** Opening DATASET CONTENT block **

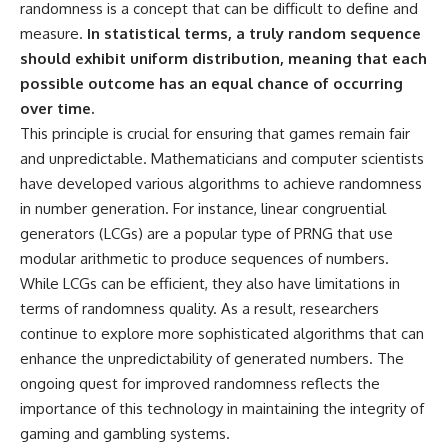
Contact, and the 2026 National
randomness is a concept that can be difficult to define and
Press Club event renewed
measure.
In statistical terms, a truly random sequence
international interest in the
Varginha case while asking
should exhibit uniform distribution, meaning that each
whether new evidence actually
possible outcome has an equal chance of occurring
changed the historical record.
over time.
Whether you follow UFO
This principle is crucial for ensuring that games remain fair
investigations, UAP research,
and unpredictable. Mathematicians and computer scientists
declassified government files,
have developed various algorithms to achieve randomness
historical mysteries, or
evidence-based documentaries
in number generation. For instance, linear congruential
about unexplained phenomena,
generators (LCGs) are a popular type of PRNG that use
this investigation focuses on
one question above all: What
modular arithmetic to produce sequences of numbers.
does the evidence actually
While LCGs can be efficient, they also have limitations in
support?
terms of randomness quality. As a result, researchers
#VarginhaUFO
continue to explore more sophisticated algorithms that can
#UFODocumentary #BrazilUFO
enhance the unpredictability of generated numbers. The
#ETdeVarginha #UAP
#UFOInvestigation
ongoing quest for improved randomness reflects the
#AlienEncounter
importance of this technology in maintaining the integrity of
#DeclassifiedFiles #JamesFox
gaming and gambling systems.
#MomentOfContact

** Closing DATASET CONTENT block **

GOAL OF THE EXERCISE: One stretch of the lines above is wanted, from the line that contains "and unpredictable. Mathematicians" through the line that contains "this investigation focuses on". Output it exactly.

EXERCISE SOLUTION:
and unpredictable. Mathematicians and computer scientists
declassified government files,
have developed various algorithms to achieve randomness
historical mysteries, or
evidence-based documentaries
in number generation. For instance, linear congruential
about unexplained phenomena,
generators (LCGs) are a popular type of PRNG that use
this investigation focuses on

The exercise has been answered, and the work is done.